Preços do milho voltam a subir

A médio e longo prazos existem, sim, possibilidades de as cotações voltarem a subir

Mesmo com a pequena queda de 0,09% do Dólar no Brasil, os preços d exportação voltaram a ficar fortalecidos diante da alta de 2,27% das cotações do milho em Chicago, nesta terça-feira, voltando a preocupar os grandes compradores internos do cereal. A informação é da T&F Consultoria Agroeconômica.

Com isto, os preços médios voltaram a subir 0,47% na região de Campinas, principal referência do país, para R$ 36,15/saca, contra R$ 35,98/saca do dia útil anterior, reduzindo as perdas de setembro para 0,50%. “A médio e longo prazos existem, sim possibilidades de as cotações voltarem a subir, diante da situação das lavouras americanas e das exportações mundiais. O grande empecilho não são os EUA, mas a Ucrânia, que aumentou a sua exportação em 2,0 MT e tem fretes menores junto aos grandes compradores mundiais”, aponta o analista Luiz Pacheco.
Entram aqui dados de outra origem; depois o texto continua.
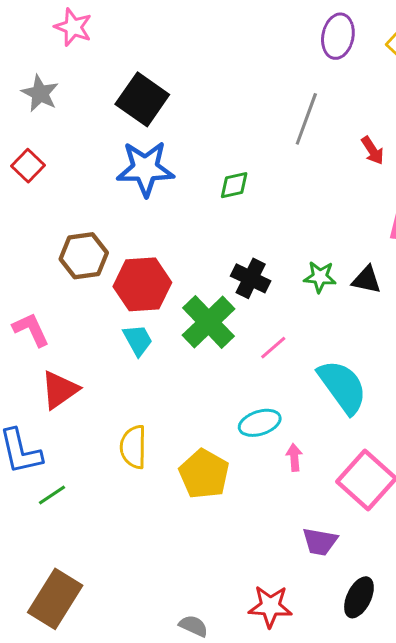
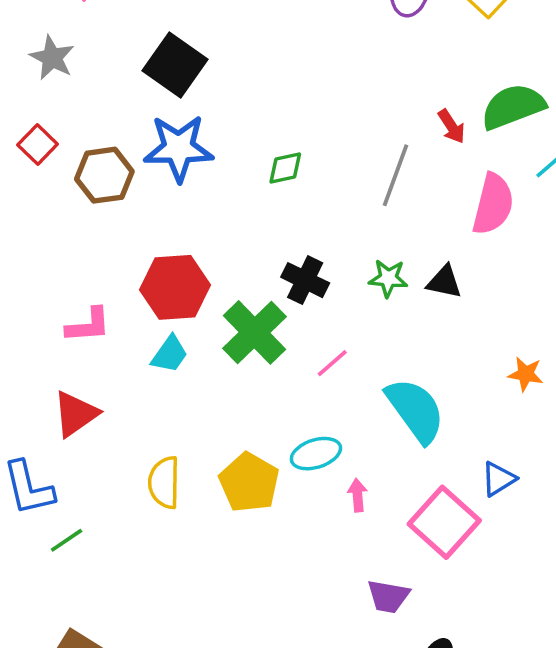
gray line: (306, 119) -> (395, 175), moved
brown hexagon: (84, 256) -> (104, 175), moved
pink L-shape: (31, 330) -> (88, 325), moved, turned 111
cyan trapezoid: (138, 340) -> (170, 354), turned 64
yellow pentagon: (204, 474) -> (249, 482), moved

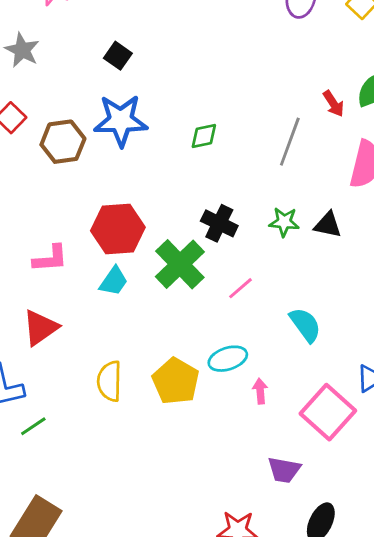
black square: (175, 65) -> (118, 56), size x0.6
cyan semicircle: (415, 410) -> (305, 325), size x0.7

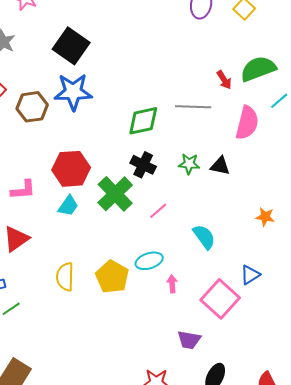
black square: (118, 56) -> (71, 46), size x1.8
green diamond: (204, 136) -> (143, 121), moved, size x1.6
gray line: (290, 142) -> (193, 107), turned 72

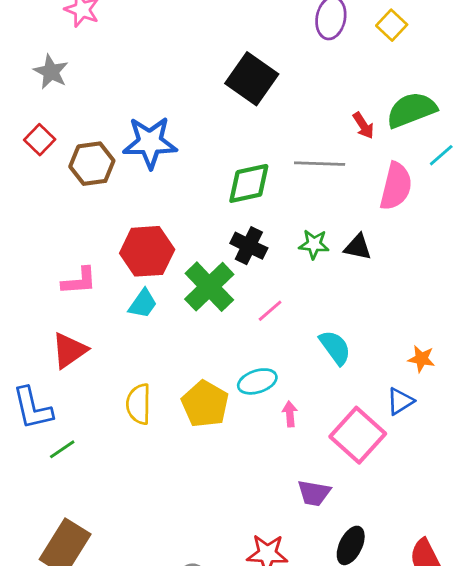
black square: (71, 46) -> (252, 79), moved
orange star: (265, 217) -> (421, 359), moved

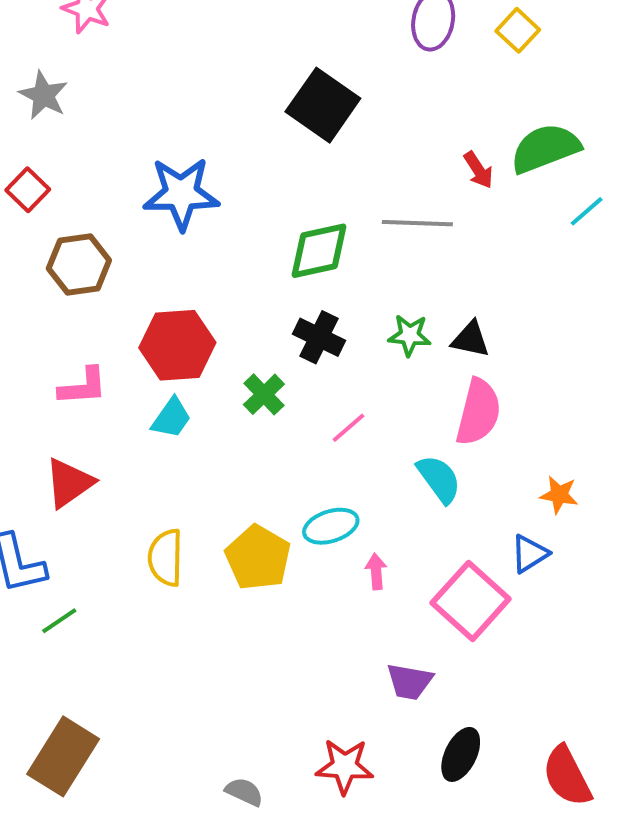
brown hexagon: (92, 164) -> (79, 264), moved
pink semicircle: (396, 186) -> (478, 412), moved
green cross: (209, 287) -> (264, 394), size x0.6

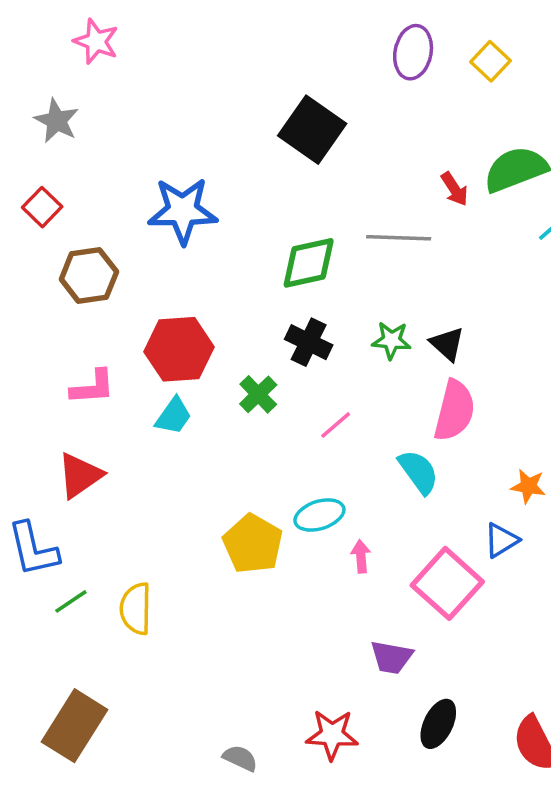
black triangle: (471, 339) -> (447, 344), turned 30
yellow semicircle: (166, 558) -> (136, 609), moved

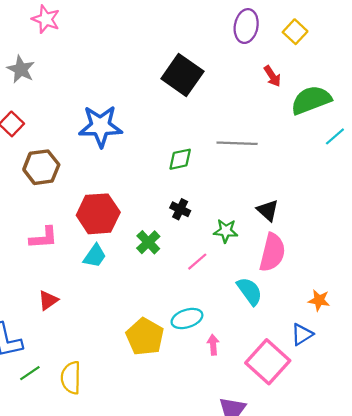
red arrow: (454, 189) -> (272, 76), moved
green diamond: (309, 263) -> (180, 159), size x0.7
green star: (391, 340) -> (226, 231), moved
black cross: (309, 342) -> (180, 209), size x0.7
red triangle: (80, 475) -> (48, 300), moved, size x0.7

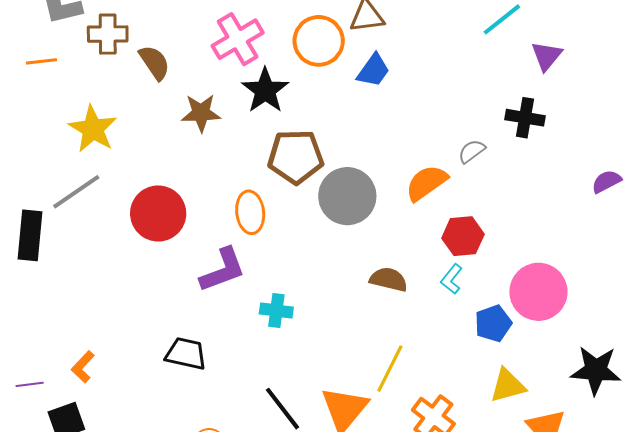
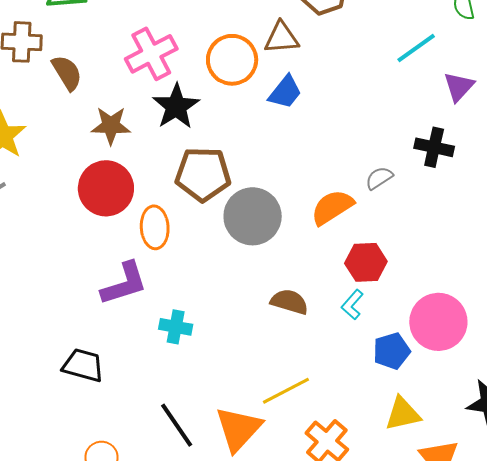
red circle: (158, 213) -> (106, 188), moved
yellow line: (390, 369) -> (286, 391), turned 33

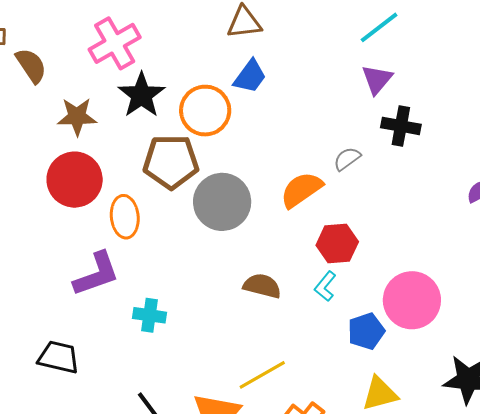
orange circle: (232, 60) -> (205, 111), moved
purple triangle: (459, 87) -> (377, 79), moved

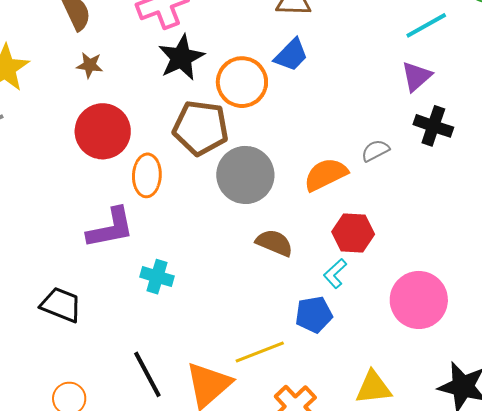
brown star: (77, 117) -> (90, 65), moved, size x0.7
brown semicircle: (262, 286) -> (274, 243), moved
blue pentagon: (366, 331) -> (314, 315), moved

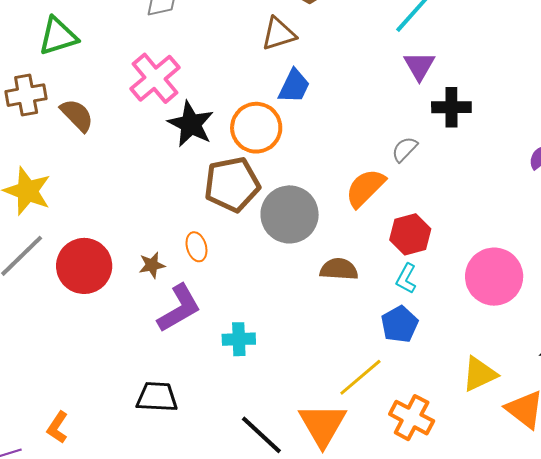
brown star: (90, 65) -> (152, 265), moved
red circle: (103, 131) -> (84, 266), moved
orange ellipse: (147, 175) -> (196, 247), size x0.7

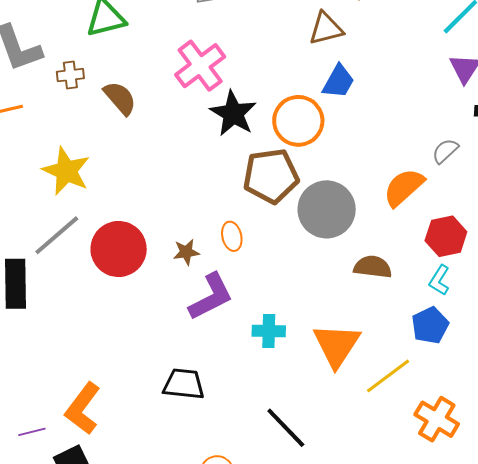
brown cross: (26, 95) -> (70, 75), size x0.7
orange triangle: (323, 425) -> (337, 345), moved
orange L-shape: (58, 427) -> (83, 409), size x1.6

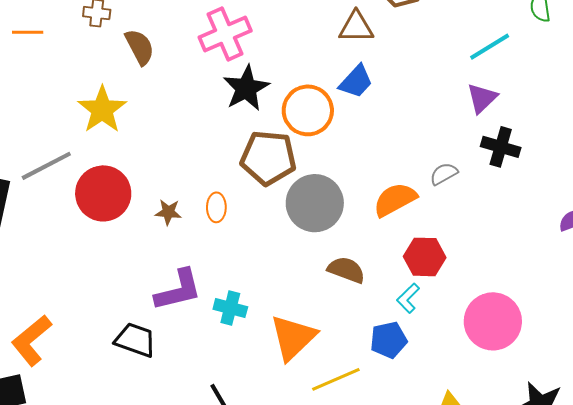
yellow star: (66, 171) -> (102, 110), moved
purple L-shape: (211, 297) -> (178, 290), moved

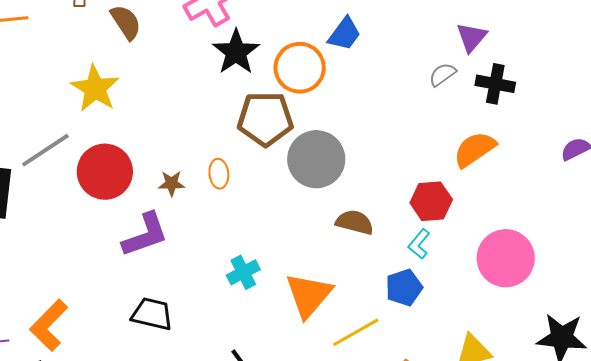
gray semicircle: (444, 174) -> (443, 74), moved
orange semicircle: (395, 200) -> (475, 149), moved
purple L-shape: (178, 290) -> (145, 235), moved
cyan cross: (230, 308) -> (243, 272), turned -36

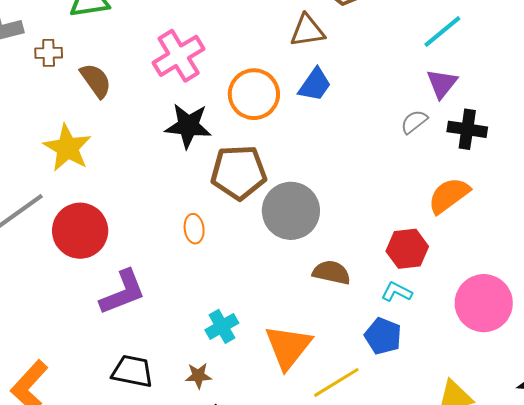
black star: (236, 52) -> (188, 126), moved, turned -30
orange circle: (300, 68) -> (254, 94), moved
brown star: (172, 183) -> (198, 376), moved
cyan L-shape: (419, 244) -> (397, 292), turned 80
blue pentagon: (404, 288) -> (383, 336), turned -30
Ainda de acordo com a T&F, os preços oferecidos pela exportação, para vendedores distantes 600 km do porto, subiu para R$ 29,45 (28,75 do dia anterior) para setembro, R$ 31,58 (31,00) para dezembro e R$ 33,03 (32,46) para março de 2020. Já os milhos importados do Paraguai chegariam ao Oeste do Paraná ao redor de R$ 30,22 (R$ 30,24 anterior); ao Oeste de Santa Catarina ao redor de R$ 33,67 (33,70) e ao Extremo Oeste de SC ao redor de R$ 33,18 (33,21) /saca. O milho argentino a R$ 49,38 (49,42) e o americano a R$ 56,04 (55,37) no oeste de SC.

“Com relação aos preços dos principais consumidores de milho, os preços do frango permaneceram inalterados, com o acumulado do mês ficando em 0,87%; os preços dos suínos também permaneceram inalterados, com o acumulado do mês permanecendo em 0,24%. Por sua vez os preços dos bovinos avançaram 1,48%, contra a alta de apenas 0,16% do dia anterior, alçando o acumulado do mês para o terreno positivo de 0,67%”, conclui Pacheco.